Thursday, December 02, 2010

How's That Bipartisanship Working For You?



The Republicans have been busy practicing it:

House Republicans have temporarily blocked legislation to feed school meals to thousands more hungry children.

Republicans used a procedural maneuver Wednesday to try to amend the $4.5 billion bill, which would give more needy children the opportunity to eat free lunches at school and make those lunches healthier. First lady Michelle Obama has lobbied for the bill as part of her "Let's Move" campaign to combat childhood obesity.

House Democrats said the GOP amendment, which would have required background checks for child care workers, was an effort to kill the bill and delayed a final vote on the legislation rather than vote on the amendment.

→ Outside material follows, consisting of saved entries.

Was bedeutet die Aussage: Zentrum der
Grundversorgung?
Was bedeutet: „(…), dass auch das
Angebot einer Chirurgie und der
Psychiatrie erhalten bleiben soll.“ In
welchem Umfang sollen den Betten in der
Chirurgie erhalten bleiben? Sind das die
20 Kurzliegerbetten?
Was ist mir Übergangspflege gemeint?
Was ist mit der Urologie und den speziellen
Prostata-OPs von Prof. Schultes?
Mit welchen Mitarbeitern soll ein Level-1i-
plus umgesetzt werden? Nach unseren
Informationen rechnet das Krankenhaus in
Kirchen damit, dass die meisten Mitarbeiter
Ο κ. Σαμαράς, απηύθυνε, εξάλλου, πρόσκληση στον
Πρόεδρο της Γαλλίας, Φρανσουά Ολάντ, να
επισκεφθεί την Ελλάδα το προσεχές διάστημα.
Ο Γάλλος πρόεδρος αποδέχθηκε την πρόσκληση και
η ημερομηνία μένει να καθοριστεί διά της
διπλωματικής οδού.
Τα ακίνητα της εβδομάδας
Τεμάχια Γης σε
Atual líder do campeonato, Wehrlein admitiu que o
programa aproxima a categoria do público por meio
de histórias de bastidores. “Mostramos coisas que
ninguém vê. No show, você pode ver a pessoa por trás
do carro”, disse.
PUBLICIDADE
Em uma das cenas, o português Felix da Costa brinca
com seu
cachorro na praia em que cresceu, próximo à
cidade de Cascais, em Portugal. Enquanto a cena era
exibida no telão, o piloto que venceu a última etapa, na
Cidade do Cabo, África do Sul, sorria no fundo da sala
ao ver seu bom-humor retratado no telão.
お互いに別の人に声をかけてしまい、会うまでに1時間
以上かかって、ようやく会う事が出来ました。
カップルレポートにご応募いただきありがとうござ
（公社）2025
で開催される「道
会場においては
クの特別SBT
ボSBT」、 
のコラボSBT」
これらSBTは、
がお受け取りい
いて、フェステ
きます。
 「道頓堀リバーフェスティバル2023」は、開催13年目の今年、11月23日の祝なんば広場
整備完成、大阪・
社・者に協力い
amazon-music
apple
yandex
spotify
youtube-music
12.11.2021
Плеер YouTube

Because the nutrition bill is identical to legislation passed by the Senate in August, passage would send it to the White House for President Barack Obama's signature. If the bill were amended, it would be sent back to the Senate with little time left in the legislative session.
So much for the school lunches. The Republicans are not at all opposed to children eating, by the way. They simply don't want to pay for those meals, however poor the children happen to be.

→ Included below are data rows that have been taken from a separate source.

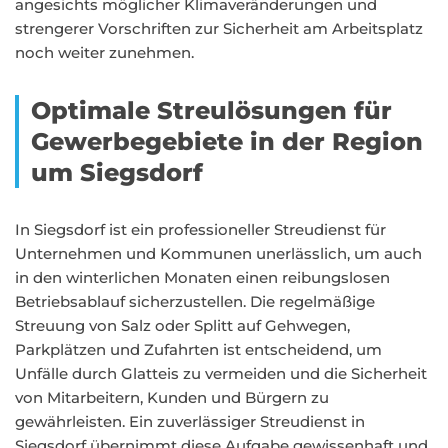
angesichts möglicher Klimaveränderungen und
strengerer Vorschriften zur Sicherheit am Arbeitsplatz
noch weiter zunehmen.
Optimale Streulösungen für
Gewerbegebiete in der Region
um Siegsdorf
In Siegsdorf ist ein professioneller Streudienst für
Unternehmen und Kommunen unerlässlich, um auch
in den winterlichen Monaten einen reibungslosen
Betriebsablauf sicherzustellen. Die regelmäßige
Streuung von Salz oder Splitt auf Gehwegen,
Parkplätzen und Zufahrten ist entscheidend, um
Unfälle durch Glatteis zu vermeiden und die Sicherheit
von Mitarbeitern, Kunden und Bürgern zu
gewährleisten. Ein zuverlässiger Streudienst in
Siegsdorf übernimmt diese Aufgabe gewissenhaft und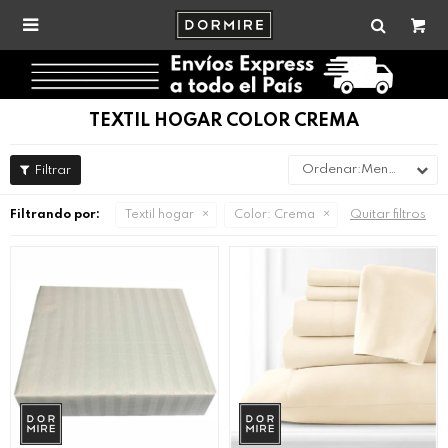

TEXTIL HOGAR COLOR CREMA
Menor precio
Quitar filtros
Filtrando por:
Textil hogar
Color:
Crema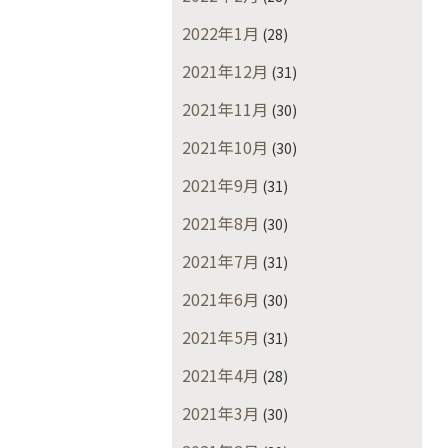
2022年1月
(28)
2021年12月
(31)
2021年11月
(30)
2021年10月
(30)
2021年9月
(31)
2021年8月
(30)
2021年7月
(31)
2021年6月
(30)
2021年5月
(31)
2021年4月
(28)
2021年3月
(30)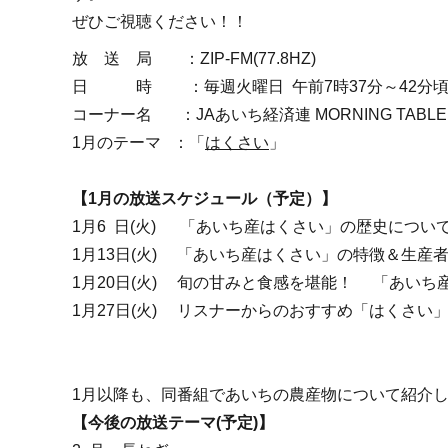
ぜひご視聴ください！！
放 送 局 ：ZIP-FM(77.8HZ)
日 時 ：毎週火曜日 午前7時37分～42分頃
コーナー名 ：JAあいち経済連 MORNING TABLE
1月のテーマ ：「
はくさい
」
【1月の放送スケジュール（予定）】
1月6 日(火) 「あいち産はくさい」の歴史につい
1月13日(火) 「あいち産はくさい」の特徴＆生産
1月20日(火) 旬の甘みと食感を堪能！ 「あい
1月27日(火) リスナーからのおすすめ「はくさい
1月以降も、同番組であいちの農産物について紹介
【今後の放送テーマ(予定)】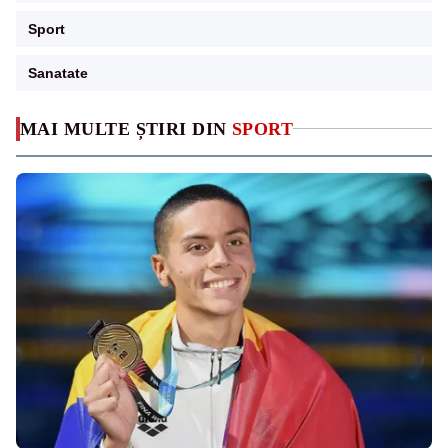
Sport
Sanatate
MAI MULTE ȘTIRI DIN
SPORT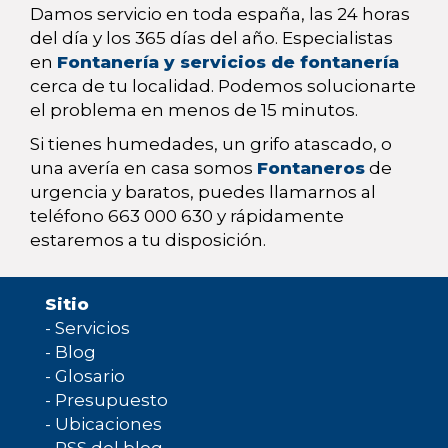
Damos servicio en toda españa, las 24 horas
del día y los 365 días del año. Especialistas
en
Fontanería y servicios de fontanería
cerca de tu localidad. Podemos solucionarte
el problema en menos de 15 minutos.
Si tienes humedades, un grifo atascado, o
una avería en casa somos
Fontaneros
de
urgencia y baratos, puedes llamarnos al
teléfono 663 000 630 y rápidamente
estaremos a tu disposición.
Sitio
-
Servicios
-
Blog
-
Glosario
-
Presupuesto
-
Ubicaciones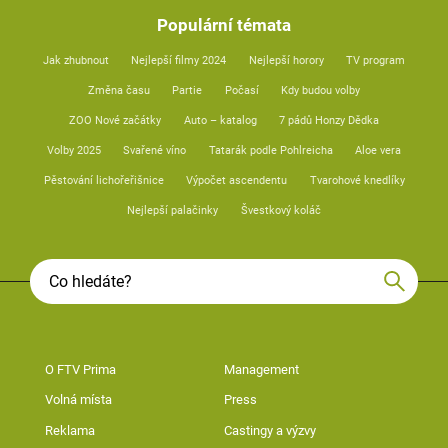
Populární témata
Jak zhubnout
Nejlepší filmy 2024
Nejlepší horory
TV program
Změna času
Partie
Počasí
Kdy budou volby
ZOO Nové začátky
Auto – katalog
7 pádů Honzy Dědka
Volby 2025
Svařené víno
Tatarák podle Pohlreicha
Aloe vera
Pěstování lichořeřišnice
Výpočet ascendentu
Tvarohové knedlíky
Nejlepší palačinky
Švestkový koláč
O FTV Prima
Management
Volná místa
Press
Reklama
Castingy a výzvy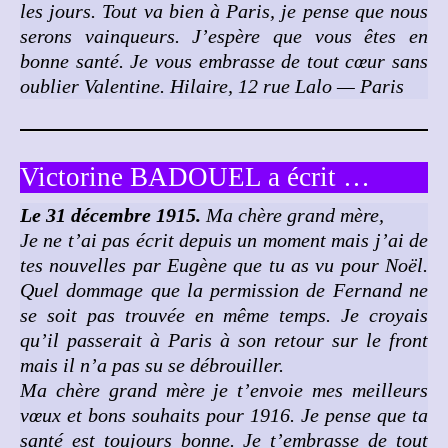
les jours.
Tout va bien à Paris, je pense que nous
serons vainqueurs.
J’espère que vous êtes en
bonne santé. Je vous embrasse de tout cœur sans
oublier Valentine.
Hilaire, 12 rue Lalo — Paris
Victorine BADOUEL a écrit …
Le 31 décembre 1915.
Ma chère grand mère,
Je ne t’ai pas écrit depuis un moment mais j’ai de
tes nouvelles par Eugène que tu as vu pour Noël.
Quel dommage que la permission de Fernand ne
se soit pas trouvée en même temps. Je croyais
qu’il passerait à Paris à son retour sur le front
mais il n’a pas su se débrouiller.
Ma chère grand mère je t’envoie mes meilleurs
vœux et bons souhaits pour 1916. Je pense que ta
santé est toujours bonne. Je t’embrasse de tout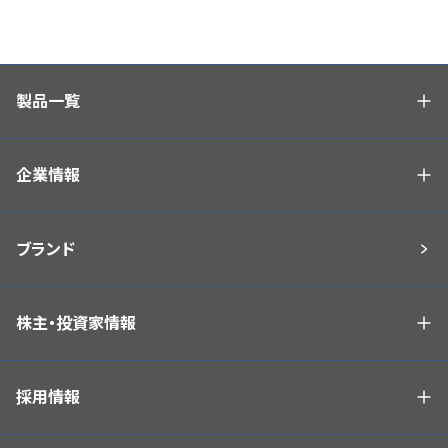
製品一覧
企業情報
ブランド
株主・投資家情報
採用情報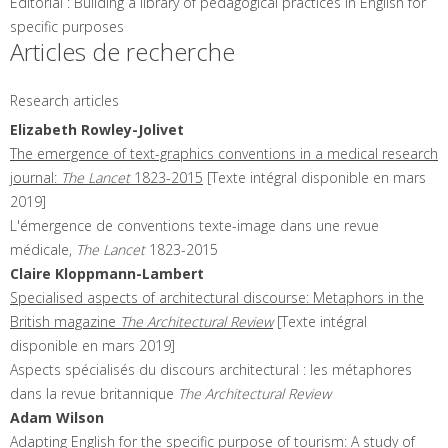
Editorial : Building a library of pedagogical practices in English for
specific purposes
Articles de recherche
Research articles
Elizabeth
Rowley-Jolivet
The emergence of text-graphics conventions in a medical research
journal:
The Lancet
1823-2015
[Texte intégral disponible en mars
2019]
L'émergence de conventions texte-image dans une revue
médicale,
The Lancet
1823-2015
Claire
Kloppmann-Lambert
Specialised aspects of architectural discourse: Metaphors in the
British magazine
The Architectural Review
[Texte intégral
disponible en mars 2019]
Aspects spécialisés du discours architectural : les métaphores
dans la revue britannique
The Architectural Review
Adam
Wilson
Adapting English for the specific purpose of tourism: A study of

Then Scott Brown, hobbling along in Ted Kennedy's shoes as the Senator from Massachusetts blocked the extension of unemployment benefits:

Scott Brown, the senator from Massachusetts who briefly captured the imagination of the tea party movement when he won Ted Kennedy's old seat, came under attack from his own constituents Wednesday after blocking a bill that would have extended jobless benefits due to expire this month.

Brown placed a hold on the $56-billion bill that came up on the Senate floor Tuesday, effectively preventing it from coming to a vote before the end of the lame-duck Senate session.

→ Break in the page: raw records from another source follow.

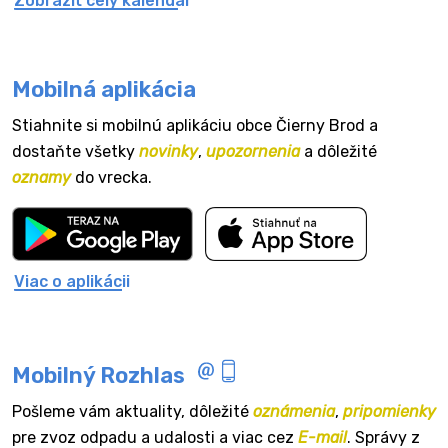
Zobraziť celý kalendár
Mobilná aplikácia
Stiahnite si mobilnú aplikáciu obce Čierny Brod a
dostaňte všetky
novinky
,
upozornenia
a dôležité
oznamy
do vrecka.
Viac o aplikácii
Mobilný Rozhlas
Pošleme vám aktuality, dôležité
oznámenia
,
pripomienky
pre zvoz odpadu a udalosti a viac cez
E-mail
. Správy z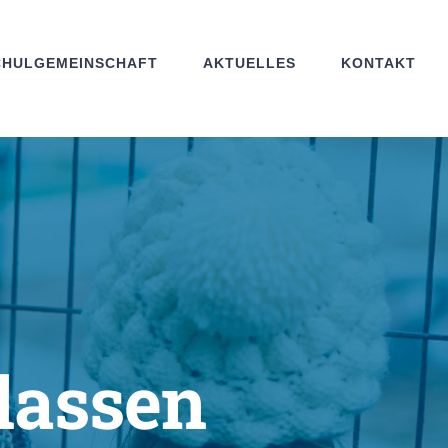
CHULGEMEINSCHAFT
AKTUELLES
KONTAKT
lassen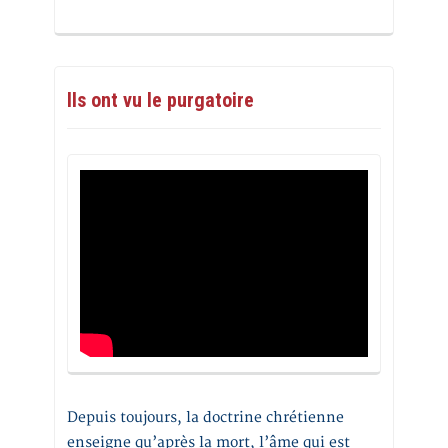
Ils ont vu le purgatoire
Depuis toujours, la doctrine chrétienne
enseigne qu’après la mort, l’âme qui est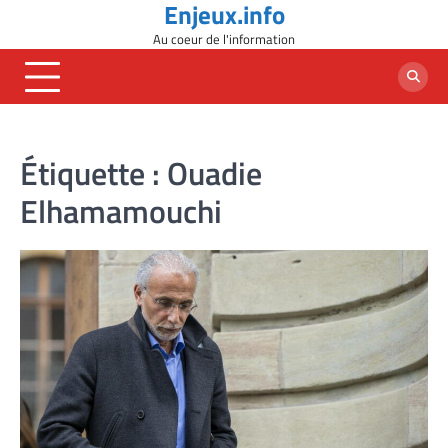
Enjeux.info
Skip
to
Au coeur de l'information
content
Étiquette :
Ouadie
Elhamamouchi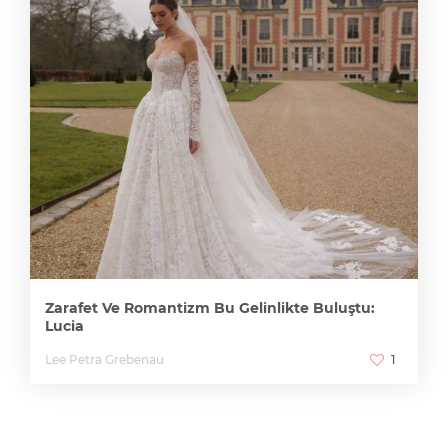
Zarafet Ve Romantizm Bu Gelinlikte Buluştu:
Lucia
Lee Petra Grebenau
1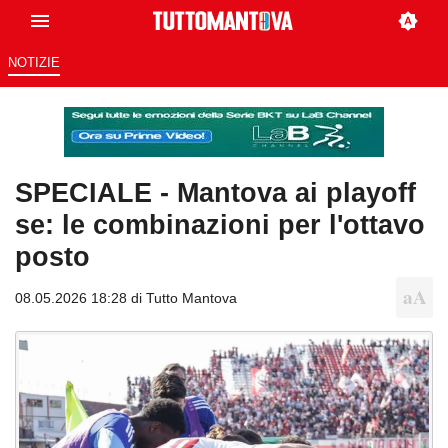
NOTIZIE
SPECIALE - Mantova ai playoff
se: le combinazioni per l'ottavo
posto
08.05.2026 18:28 di
Tutto Mantova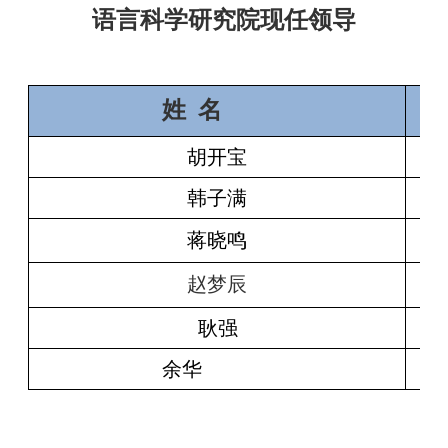
语言科学研究院现任领导
姓 名
胡开宝
韩子满
蒋晓鸣
赵梦辰
耿强
余华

The result is that two million people currently collecting jobless benefits from the federal government will lose their benefits sometime over the next few weeks, depending on the state they live in. In Brown's home state of Massachusetts, an estimated 60,000 people are expected to lose their unemployment checks this month.
The Republicans quite like the unemployed, by the way. They just think that jobs are plentiful and only lazy people choose to stay unemployed.